## EXERCISE MATERIAL:
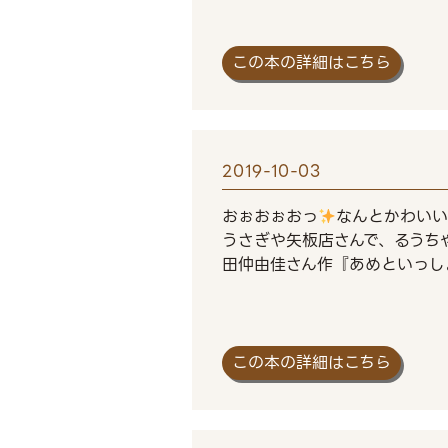
この本の詳細はこちら
2019-10-03
おぉおぉおっ
なんとかわいい
うさぎや矢板店さんで、るうち
田仲由佳さん作『あめといっし
この本の詳細はこちら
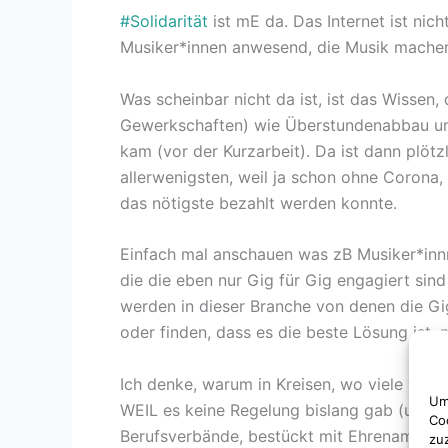
#Solidarität
ist mE da. Das Internet ist nic
Musiker*innen anwesend, die Musik machen.
Was scheinbar nicht da ist, ist das Wissen,
Gewerkschaften) wie Überstundenabbau und 
kam (vor der Kurzarbeit). Da ist dann plöt
allerwenigsten, weil ja schon ohne Corona,
das nötigste bezahlt werden konnte.
Einfach mal anschauen was zB Musiker*innne
die die eben nur Gig für Gig engagiert si
werden in dieser Branche von denen die Gig 
oder finden, dass es die beste Lösung ist, n
Ich denke, warum in Kreisen, wo viele von d
Um
WEIL es keine Regelung bislang gab (und me
Co
Berufsverbände, bestückt mit Ehrenamtlichen
zu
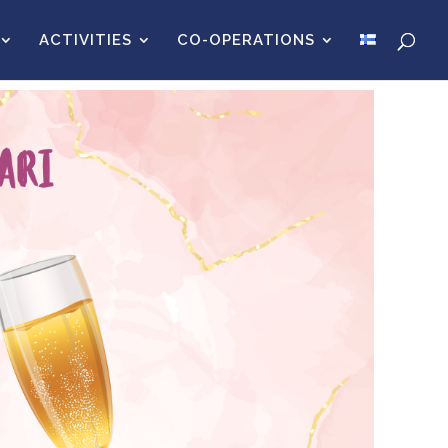
ACTIVITIES
CO-OPERATIONS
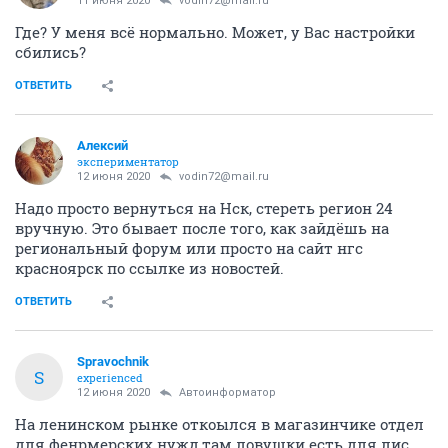
11 июня 2020
vodin72@mail.ru
Где? У меня всё нормально. Может, у Вас настройки
сбились?
ОТВЕТИТЬ
Алексий
экспериментатор
12 июня 2020
vodin72@mail.ru
Надо просто вернуться на Нск, стереть регион 24
вручную. Это бывает после того, как зайдёшь на
региональный форум или просто на сайт нгс
красноярск по ссылке из новостей.
ОТВЕТИТЬ
Spravochnik
S
experienced
12 июня 2020
Автоинформатор
На ленинском рынке откоылся в магазинчике отдел
для фенрмерских нужд,там ловушки есть для лис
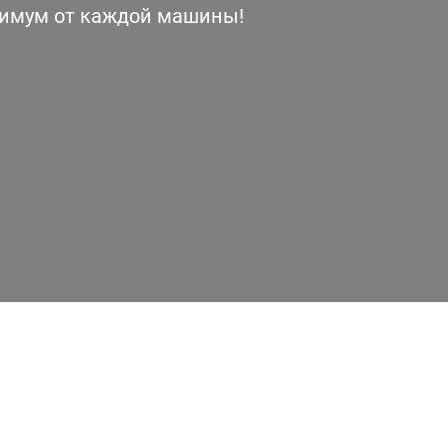
симум от каждой машины!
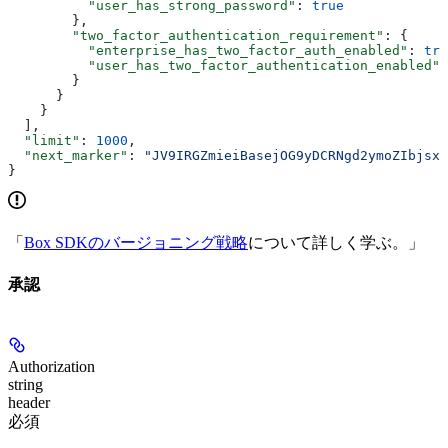
          "user_has_strong_password"
: 
true
        },
        "two_factor_authentication_requirement"
: {
          "enterprise_has_two_factor_auth_enabled"
: 
tru
          "user_has_two_factor_authentication_enabled"
:
        }
      }
    }
  ],
  "limit"
: 
1000
,
  "next_marker"
: 
"JV9IRGZmieiBasejOG9yDCRNgd2ymoZIbjsxb
}
「
Box SDKのバージョニング戦略
について詳しく学ぶ。」
承認
Authorization
string
header
必須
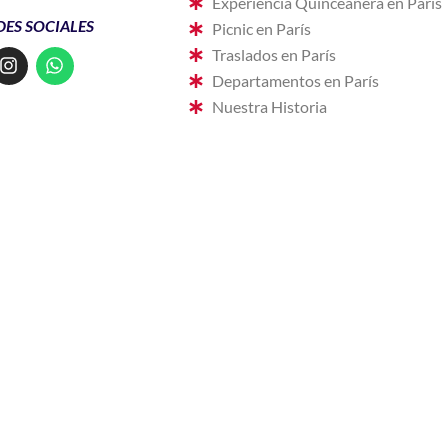
Experiencia Quinceañera en París
DES SOCIALES
Picnic en París
I
W
Traslados en París
n
h
Departamentos en París
s
a
Nuestra Historia
t
t
a
s
g
a
r
p
a
p
m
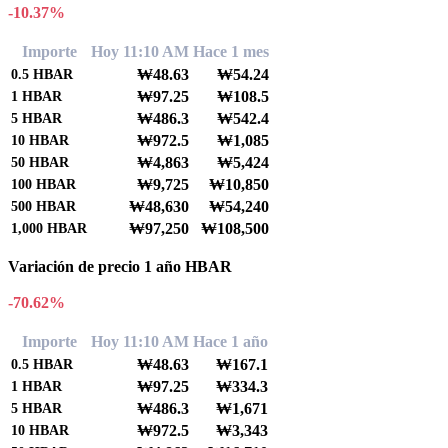
-10.37%
Importe
Hoy 11:10 AM
Hace 1 mes
₩48.63
₩54.24
0.5
HBAR
₩97.25
₩108.5
1
HBAR
₩486.3
₩542.4
5
HBAR
₩972.5
₩1,085
10
HBAR
₩4,863
₩5,424
50
HBAR
₩9,725
₩10,850
100
HBAR
₩48,630
₩54,240
500
HBAR
₩97,250
₩108,500
1,000
HBAR
Variación de precio 1 año HBAR
-70.62%
Importe
Hoy 11:10 AM
Hace 1 año
₩48.63
₩167.1
0.5
HBAR
₩97.25
₩334.3
1
HBAR
₩486.3
₩1,671
5
HBAR
₩972.5
₩3,343
10
HBAR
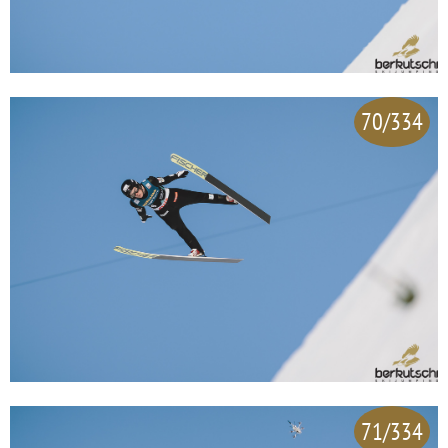
70/334
71/334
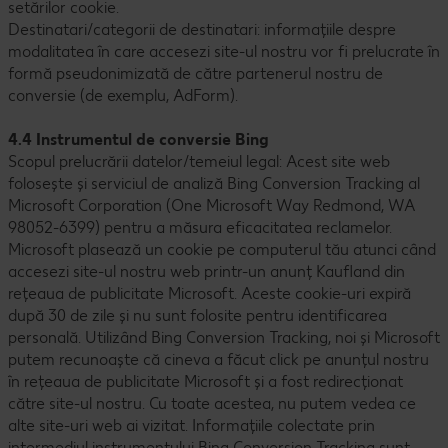
setărilor cookie.
Destinatari/categorii de destinatari: informațiile despre
modalitatea în care accesezi site-ul nostru vor fi prelucrate în
formă pseudonimizată de către partenerul nostru de
conversie (de exemplu, AdForm).
4.4 Instrumentul de conversie Bing
Scopul prelucrării datelor/temeiul legal: Acest site web
folosește și serviciul de analiză Bing Conversion Tracking al
Microsoft Corporation (One Microsoft Way Redmond, WA
98052-6399) pentru a măsura eficacitatea reclamelor.
Microsoft plasează un cookie pe computerul tău atunci când
accesezi site-ul nostru web printr-un anunț Kaufland din
rețeaua de publicitate Microsoft. Aceste cookie-uri expiră
după 30 de zile și nu sunt folosite pentru identificarea
personală. Utilizând Bing Conversion Tracking, noi și Microsoft
putem recunoaște că cineva a făcut click pe anunțul nostru
în rețeaua de publicitate Microsoft și a fost redirecționat
către site-ul nostru. Cu toate acestea, nu putem vedea ce
alte site-uri web ai vizitat. Informațiile colectate prin
intermediul instrumentului Bing Conversion Tracking sunt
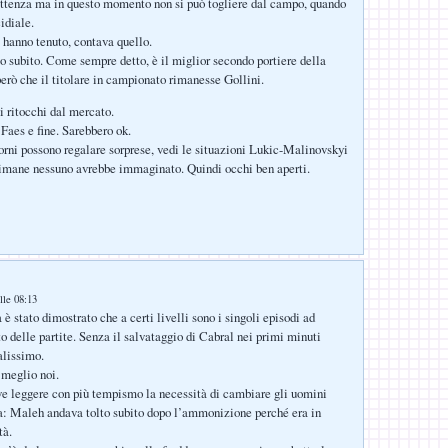
ittenza ma in questo momento non si può togliere dal campo, quando
idiale.
 hanno tenuto, contava quello.
o subito. Come sempre detto, è il miglior secondo portiere della
però che il titolare in campionato rimanesse Gollini.
i ritocchi dal mercato.
Faes e fine. Sarebbero ok.
orni possono regalare sorprese, vedi le situazioni Lukic-Malinovskyi
timane nessuno avrebbe immaginato. Quindi occhi ben aperti.
lle 08:13
è stato dimostrato che a certi livelli sono i singoli episodi ad
to delle partite. Senza il salvataggio di Cabral nei primi minuti
alissimo.
 meglio noi.
ve leggere con più tempismo la necessità di cambiare gli uomini
ta: Maleh andava tolto subito dopo l’ammonizione perché era in
tà.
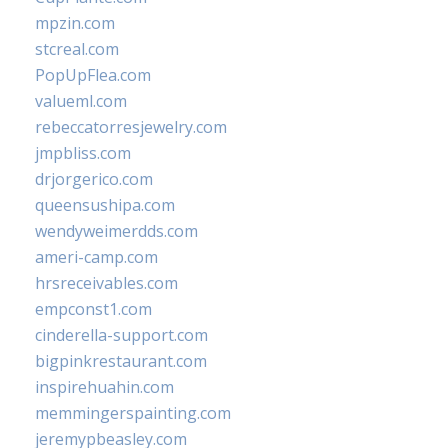
mpzin.com
stcreal.com
PopUpFlea.com
valueml.com
rebeccatorresjewelry.com
jmpbliss.com
drjorgerico.com
queensushipa.com
wendyweimerdds.com
ameri-camp.com
hrsreceivables.com
empconst1.com
cinderella-support.com
bigpinkrestaurant.com
inspirehuahin.com
memmingerspainting.com
jeremypbeasley.com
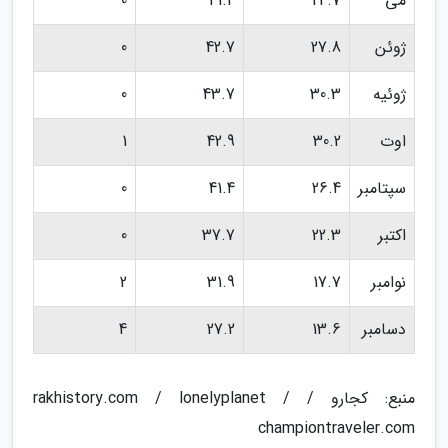
می
24.7
41.4
0
ژوئن
27.8
42.7
0
ژوئیه
30.3
43.7
0
اوت
30.2
42.9
1
سپتامبر
26.4
41.4
0
اکتبر
22.3
37.7
0
نوامبر
17.7
31.9
2
دسامبر
13.6
27.2
4
منبع: کجارو / rakhistory.com / lonelyplanet /
championtraveler.com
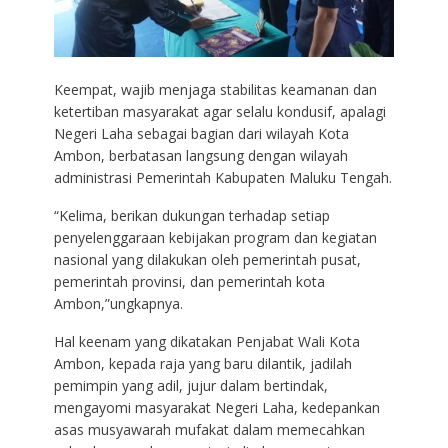
Keempat, wajib menjaga stabilitas keamanan dan
ketertiban masyarakat agar selalu kondusif, apalagi
Negeri Laha sebagai bagian dari wilayah Kota
Ambon, berbatasan langsung dengan wilayah
administrasi Pemerintah Kabupaten Maluku Tengah.
“Kelima, berikan dukungan terhadap setiap
penyelenggaraan kebijakan program dan kegiatan
nasional yang dilakukan oleh pemerintah pusat,
pemerintah provinsi, dan pemerintah kota
Ambon,”ungkapnya.
Hal keenam yang dikatakan Penjabat Wali Kota
Ambon, kepada raja yang baru dilantik, jadilah
pemimpin yang adil, jujur dalam bertindak,
mengayomi masyarakat Negeri Laha, kedepankan
asas musyawarah mufakat dalam memecahkan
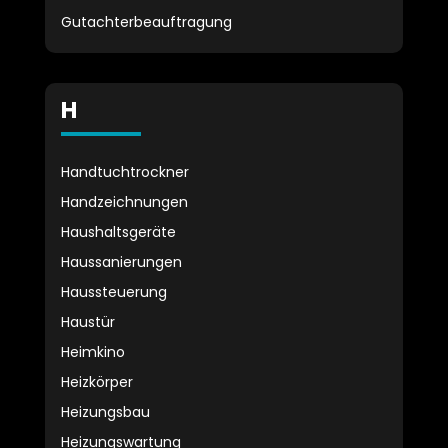
Gutachterbeauftragung
H
Handtuchtrockner
Handzeichnungen
Haushaltsgeräte
Haussanierungen
Haussteuerung
Haustür
Heimkino
Heizkörper
Heizungsbau
Heizungswartung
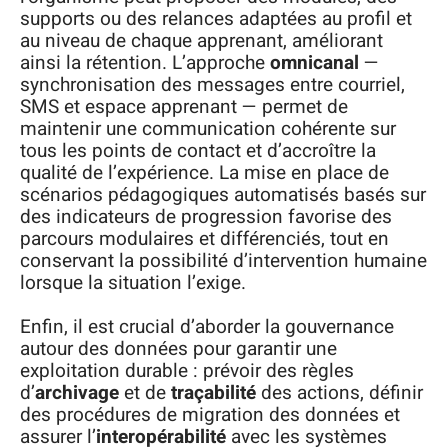
supports ou des relances adaptées au profil et
au niveau de chaque apprenant, améliorant
ainsi la rétention. L’approche
omnicanal
—
synchronisation des messages entre courriel,
SMS et espace apprenant — permet de
maintenir une communication cohérente sur
tous les points de contact et d’accroître la
qualité de l’expérience. La mise en place de
scénarios pédagogiques automatisés basés sur
des indicateurs de progression favorise des
parcours modulaires et différenciés, tout en
conservant la possibilité d’intervention humaine
lorsque la situation l’exige.
Enfin, il est crucial d’aborder la gouvernance
autour des données pour garantir une
exploitation durable : prévoir des règles
d’
archivage
et de
traçabilité
des actions, définir
des procédures de migration des données et
assurer l’
interopérabilité
avec les systèmes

## ACTIVITY:
Restate each entry word for word, leaving out any pictures.

## TASK RESPONSE:
この本の詳細はこちら
2019-10-03
おぉおぉおっ
なんとかわいい
うさぎや矢板店さんで、るうち
田仲由佳さん作『あめといっし
この本の詳細はこちら
#Solidarität
ist mE da. Das Internet ist nic
Musiker*innen anwesend, die Musik machen.
Was scheinbar nicht da ist, ist das Wissen,
Gewerkschaften) wie Überstundenabbau und 
kam (vor der Kurzarbeit). Da ist dann plöt
allerwenigsten, weil ja schon ohne Corona,
das nötigste bezahlt werden konnte.
Einfach mal anschauen was zB Musiker*innne
die die eben nur Gig für Gig engagiert si
werden in dieser Branche von denen die Gig 
oder finden, dass es die beste Lösung ist, n
Ich denke, warum in Kreisen, wo viele von d
Um
WEIL es keine Regelung bislang gab (und me
Co
Berufsverbände, bestückt mit Ehrenamtlichen
zu
ACTIVITIES
CO-OPERATIONS
11 июня 2020
vodin72@mail.ru
Где? У меня всё нормально. Может, у Вас настройки
сбились?
ОТВЕТИТЬ
Алексий
экспериментатор
12 июня 2020
vodin72@mail.ru
Надо просто вернуться на Нск, стереть регион 24
вручную. Это бывает после того, как зайдёшь на
региональный форум или просто на сайт нгс
красноярск по ссылке из новостей.
ОТВЕТИТЬ
Spravochnik
S
experienced
12 июня 2020
Автоинформатор
На ленинском рынке откоылся в магазинчике отдел
для фенрмерских нужд,там ловушки есть для лис
симум от каждой машины!
          "user_has_strong_password"
: 
true
        },
        "two_factor_authentication_requirement"
: {
          "enterprise_has_two_factor_auth_enabled"
: 
tru
          "user_has_two_factor_authentication_enabled"
:
        }
      }
    }
  ],
  "limit"
: 
1000
,
  "next_marker"
: 
"JV9IRGZmieiBasejOG9yDCRNgd2ymoZIbjsxb
}
「
Box SDKのバージョニング戦略
について詳しく学ぶ。」
承認
Authorization
string
header
必須
Experiencia Quinceañera en París
DES SOCIALES
Picnic en París
I
W
Traslados en París
n
h
Departamentos en París
s
a
Nuestra Historia
t
t
a
s
g
a
r
p
a
p
m
-10.37%
Importe
Hoy 11:10 AM
Hace 1 mes
₩48.63
₩54.24
0.5
HBAR
₩97.25
₩108.5
1
HBAR
₩486.3
₩542.4
5
HBAR
₩972.5
₩1,085
10
HBAR
₩4,863
₩5,424
50
HBAR
₩9,725
₩10,850
100
HBAR
₩48,630
₩54,240
500
HBAR
₩97,250
₩108,500
1,000
HBAR
Variación de precio 1 año HBAR
-70.62%
Importe
Hoy 11:10 AM
Hace 1 año
₩48.63
₩167.1
0.5
HBAR
₩97.25
₩334.3
1
HBAR
₩486.3
₩1,671
5
HBAR
₩972.5
₩3,343
10
HBAR
70/334
71/334
setărilor cookie.
Destinatari/categorii de destinatari: informațiile despre
modalitatea în care accesezi site-ul nostru vor fi prelucrate în
formă pseudonimizată de către partenerul nostru de
conversie (de exemplu, AdForm).
4.4 Instrumentul de conversie Bing
Scopul prelucrării datelor/temeiul legal: Acest site web
folosește și serviciul de analiză Bing Conversion Tracking al
Microsoft Corporation (One Microsoft Way Redmond, WA
98052-6399) pentru a măsura eficacitatea reclamelor.
Microsoft plasează un cookie pe computerul tău atunci când
accesezi site-ul nostru web printr-un anunț Kaufland din
rețeaua de publicitate Microsoft. Aceste cookie-uri expiră
după 30 de zile și nu sunt folosite pentru identificarea
personală. Utilizând Bing Conversion Tracking, noi și Microsoft
putem recunoaște că cineva a făcut click pe anunțul nostru
în rețeaua de publicitate Microsoft și a fost redirecționat
către site-ul nostru. Cu toate acestea, nu putem vedea ce
alte site-uri web ai vizitat. Informațiile colectate prin
intermediul instrumentului Bing Conversion Tracking sunt
ittenza ma in questo momento non si può togliere dal campo, quando
idiale.
 hanno tenuto, contava quello.
o subito. Come sempre detto, è il miglior secondo portiere della
però che il titolare in campionato rimanesse Gollini.
i ritocchi dal mercato.
Faes e fine. Sarebbero ok.
orni possono regalare sorprese, vedi le situazioni Lukic-Malinovskyi
timane nessuno avrebbe immaginato. Quindi occhi ben aperti.
lle 08:13
è stato dimostrato che a certi livelli sono i singoli episodi ad
to delle partite. Senza il salvataggio di Cabral nei primi minuti
alissimo.
 meglio noi.
ve leggere con più tempismo la necessità di cambiare gli uomini
ta: Maleh andava tolto subito dopo l’ammonizione perché era in
tà.
mpzin.com
stcreal.com
PopUpFlea.com
valueml.com
rebeccatorresjewelry.com
jmpbliss.com
drjorgerico.com
queensushipa.com
wendyweimerdds.com
ameri-camp.com
hrsreceivables.com
empconst1.com
cinderella-support.com
bigpinkrestaurant.com
inspirehuahin.com
memmingerspainting.com
jeremypbeasley.com
می
24.7
41.4
0
ژوئن
27.8
42.7
0
ژوئیه
30.3
43.7
0
اوت
30.2
42.9
1
سپتامبر
26.4
41.4
0
اکتبر
22.3
37.7
0
نوامبر
17.7
31.9
2
دسامبر
13.6
27.2
4
منبع: کجارو / rakhistory.com / lonelyplanet /
championtraveler.com
Keempat, wajib menjaga stabilitas keamanan dan
ketertiban masyarakat agar selalu kondusif, apalagi
Negeri Laha sebagai bagian dari wilayah Kota
Ambon, berbatasan langsung dengan wilayah
administrasi Pemerintah Kabupaten Maluku Tengah.
“Kelima, berikan dukungan terhadap setiap
penyelenggaraan kebijakan program dan kegiatan
nasional yang dilakukan oleh pemerintah pusat,
pemerintah provinsi, dan pemerintah kota
Ambon,”ungkapnya.
Hal keenam yang dikatakan Penjabat Wali Kota
Ambon, kepada raja yang baru dilantik, jadilah
pemimpin yang adil, jujur dalam bertindak,
mengayomi masyarakat Negeri Laha, kedepankan
asas musyawarah mufakat dalam memecahkan
Gutachterbeauftragung
H
Handtuchtrockner
Handzeichnungen
Haushaltsgeräte
Haussanierungen
Haussteuerung
Haustür
Heimkino
Heizkörper
Heizungsbau
Heizungswartung
supports ou des relances adaptées au profil et
au niveau de chaque apprenant, améliorant
ainsi la rétention. L’approche
omnicanal
—
synchronisation des messages entre courriel,
SMS et espace apprenant — permet de
maintenir une communication cohérente sur
tous les points de contact et d’accroître la
qualité de l’expérience. La mise en place de
scénarios pédagogiques automatisés basés sur
des indicateurs de progression favorise des
parcours modulaires et différenciés, tout en
conservant la possibilité d’intervention humaine
lorsque la situation l’exige.
Enfin, il est crucial d’aborder la gouvernance
autour des données pour garantir une
exploitation durable : prévoir des règles
d’
archivage
et de
traçabilité
des actions, définir
des procédures de migration des données et
assurer l’
interopérabilité
avec les systèmes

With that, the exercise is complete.